⟨
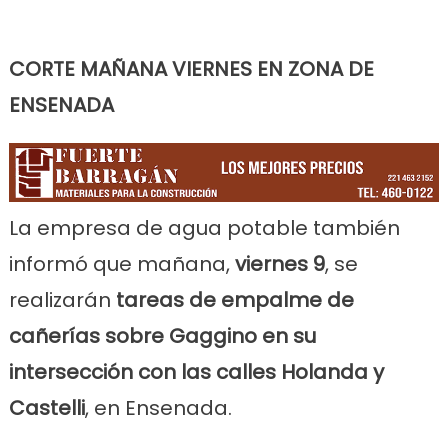
CORTE MAÑANA VIERNES EN ZONA DE
ENSENADA
La empresa de agua potable también
informó que mañana,
viernes 9
, se
realizarán
tareas de empalme de
cañerías sobre Gaggino en su
intersección con las calles Holanda y
Castelli
, en Ensenada.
⟩
All of the material above is to be retyped verbatim, with its pictures omitted.

- _Answer area_:
CORTE MAÑANA VIERNES EN ZONA DE
ENSENADA
La empresa de agua potable también
informó que mañana,
viernes 9
, se
realizarán
tareas de empalme de
cañerías sobre Gaggino en su
intersección con las calles Holanda y
Castelli
, en Ensenada.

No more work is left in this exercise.